Francisco Alfonso Durazo Montaño (born 11 July 1954) is a Mexican politician who served as chief spokesman and private secretary of President Vicente Fox. Representing the National Regeneration Movement (MORENA), he is the current governor of Sonora.

==Early life and education==
Alfonso Durazo was born in Bavispe, Sonora, on 11 July 1954. For elementary school, he went to the General Miguel Samaniego school. For middle school, he went to the General Plutarco Elías Calles school in Agua Prieta, Sonora. For high school he attended Instituto Soria in Hermosillo, Sonora. He holds a bachelor's degree in civil engineering from the National Autonomous University of Mexico (UNAM), a bachelor's degree in law from the Metropolitan Autonomous University (UAM), a master's degree in public administration from the Sonoran Institute of Public Administration, AC, and a doctorate in public policy from the Monterrey Institute of Technology and Higher Education (ITESM).

==Career==
From 1992 to 1993, he served as private secretary of the Secretary of Social Development Luis Donaldo Colosio. When Colosio became the PRI's presidential candidate for the 1994 general election, Durazo continued to serve as his private secretary.
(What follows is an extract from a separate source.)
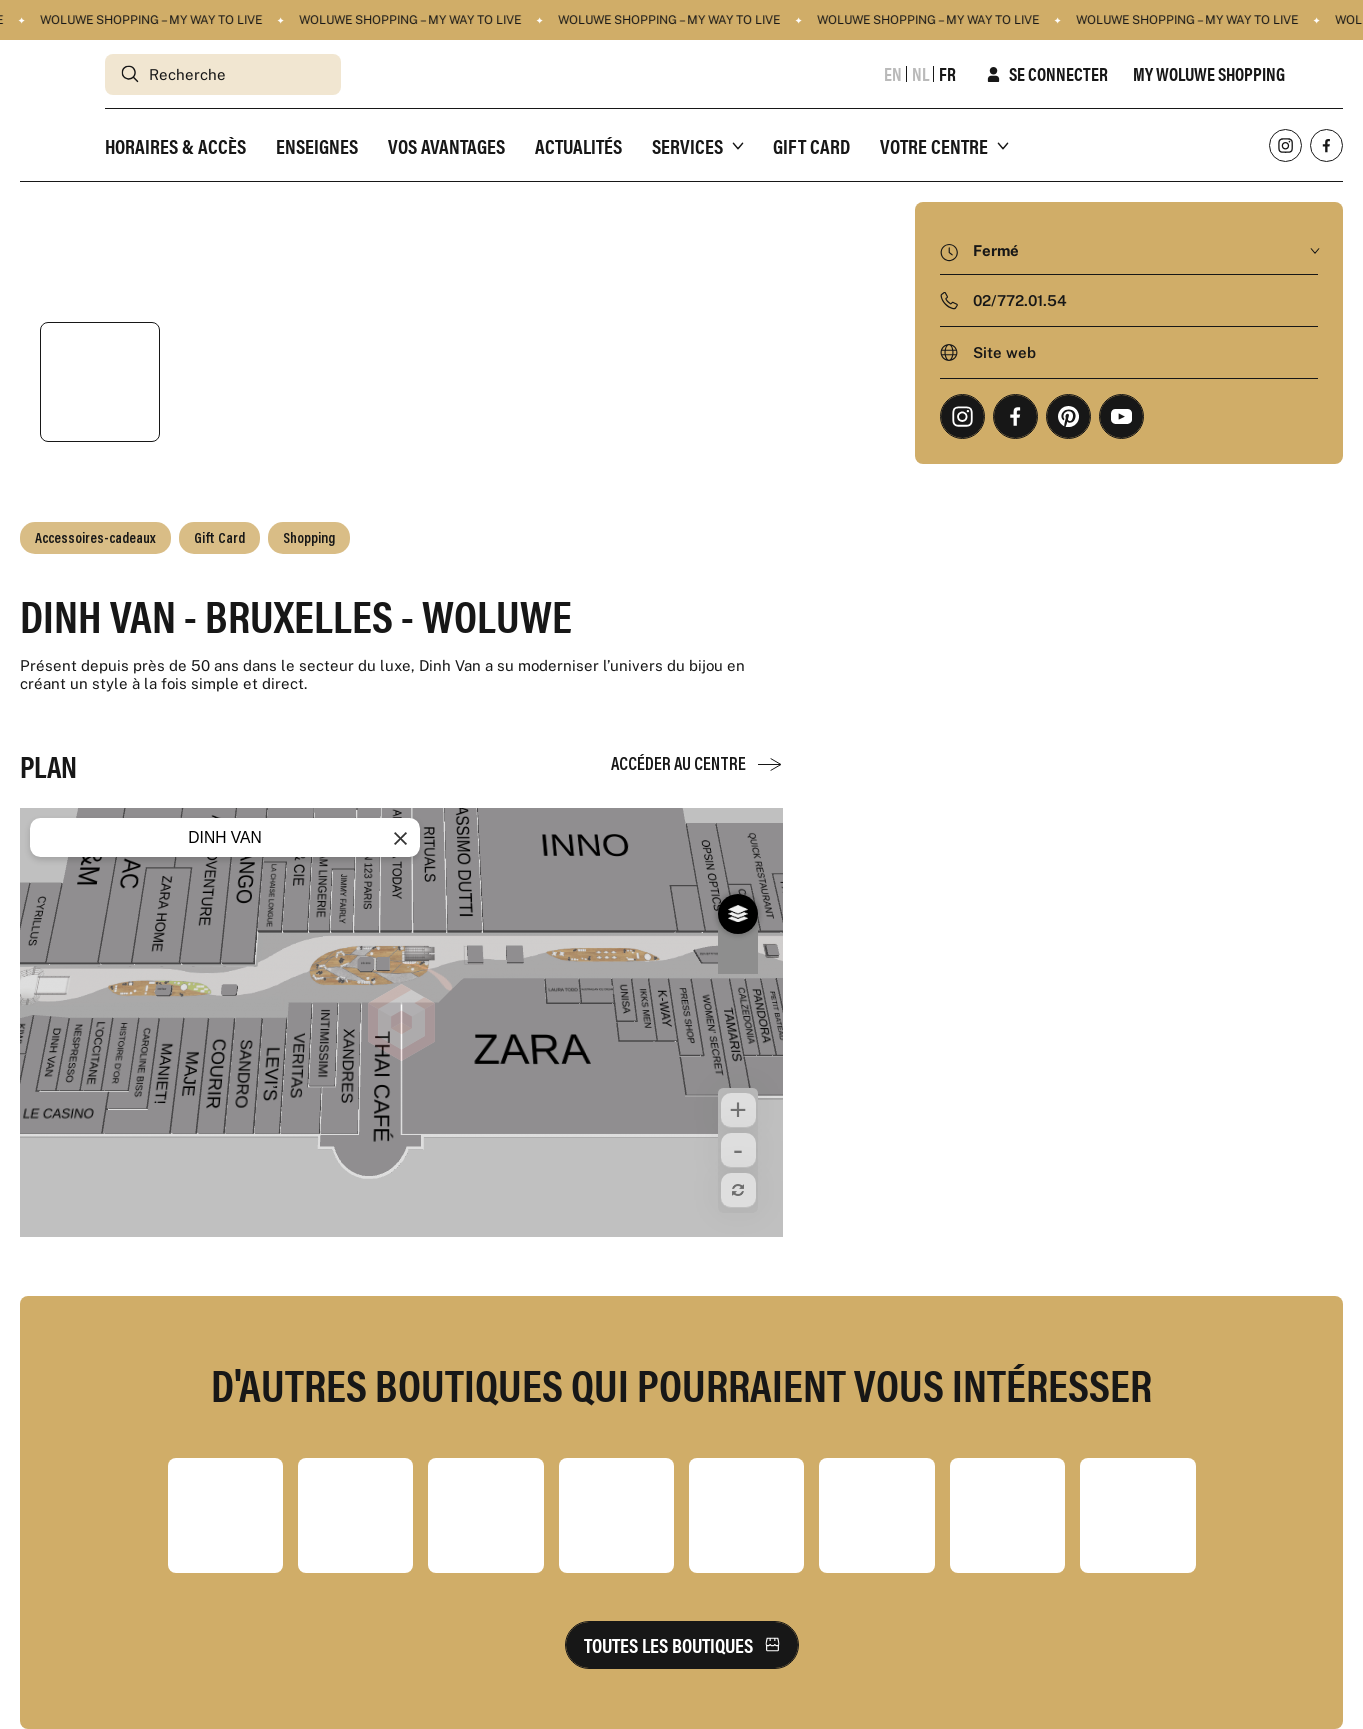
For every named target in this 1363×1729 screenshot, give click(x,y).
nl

In May 2000, he resigned from the PRI and joined the presidential campaign of Vicente Fox. Fox appointed Durazo as his private secretary after the July 2000 election and, in 2003, as his presidential spokesman. Durazo resigned from his positions in 2004 and heavily criticised Fox's administration.
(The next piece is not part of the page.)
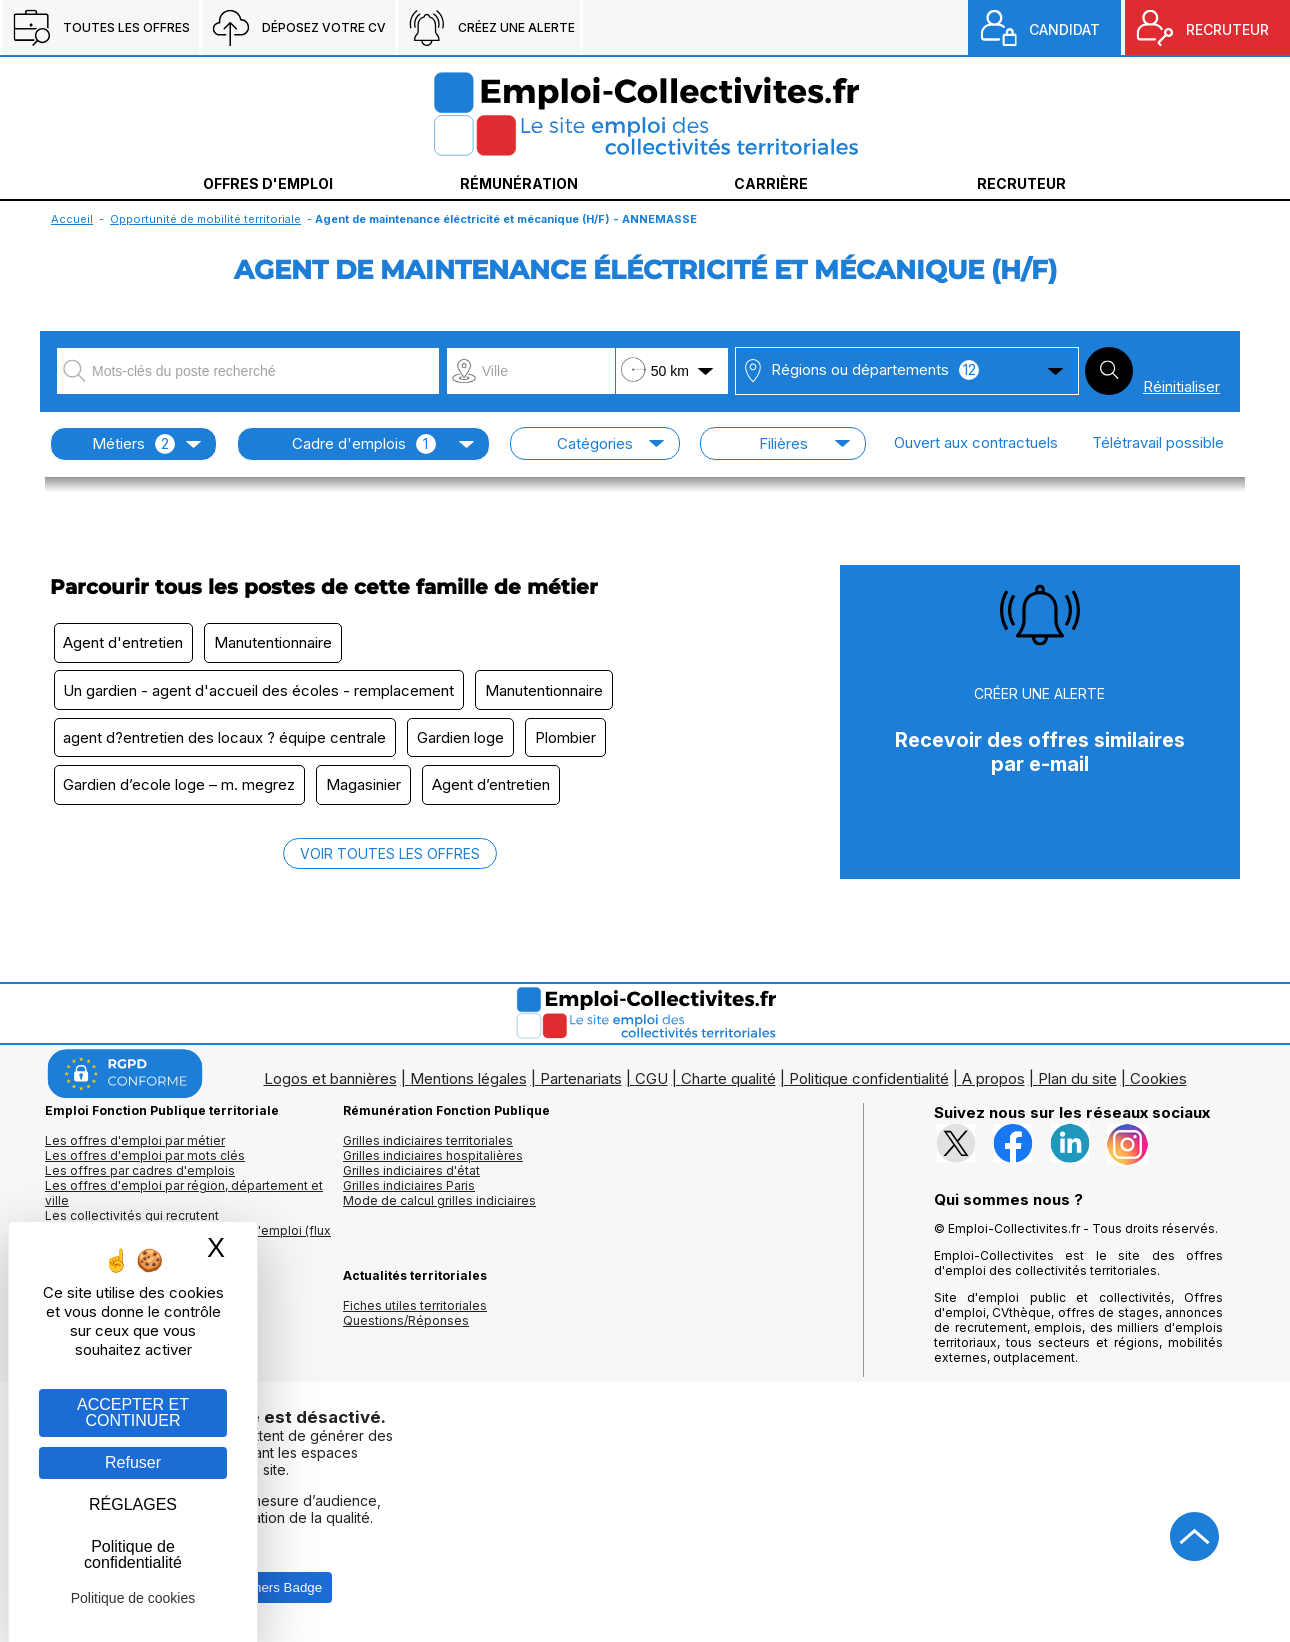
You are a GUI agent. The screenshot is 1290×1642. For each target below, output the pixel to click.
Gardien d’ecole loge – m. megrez (181, 790)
In March 2006, Durazo announced that he would be joining Andrés Manuel López Obrador's presidential campaign. In that year he was nominated as a Senate candidate for his home state, Sonora. In January 2012 he rejoined López Obrador's presidential campaign as general manager in the state of Sonora.

In the 2012 general election, he was elected to the Chamber of Deputies as a plurinominal deputy for the 1st region, representing the Citizens' Movement (MC); he switched allegiance to the National Regeneration Movement (Morena) in February 2015.

Following his election as president in 2018, López Obrador reestablished the Secretariat of Public Security, previously abolished by the Peña administration, and named Durazo as the head of the agency.

In the 2021 local elections, Durazo was elected to a six-year term as governor of Sonora.

== Investigative report and alleged cooperation with U.S. authorities (2025) ==

In July 2025, journalist Luis Chaparro reported on the program La Saga con Adela Micha that Durazo was under investigation by U.S. authorities for alleged links to organized crime and activities classified as terrorism. According to the report, U.S. agencies had issued an alert for Durazo and, at one point, there was reportedly an order for his arrest should he enter the United States. Durazo and his team publicly denied these allegations.

Chaparro further alleged that, despite these alerts, Durazo had been able to enter the United States multiple times over the preceding five to six years by using a special immigration status known as "parole", typically granted in exceptional circumstances such as humanitarian needs or to confidential informants. The report claimed that Durazo's repeated entries were facilitated by his cooperation as a confidential informant for U.S. federal agencies, including the FBI, DEA, and the Department of State. According to Chaparro's sources, each entry required Durazo to notify his designated case officer and undergo secondary inspection upon arrival.

These claims were based on information from multiple unnamed sources with access to official records, but have not been independently corroborated by U.S. authorities or other media outlets. Durazo has publicly denied the existence of any investigation or special arrangement with U.S. agencies.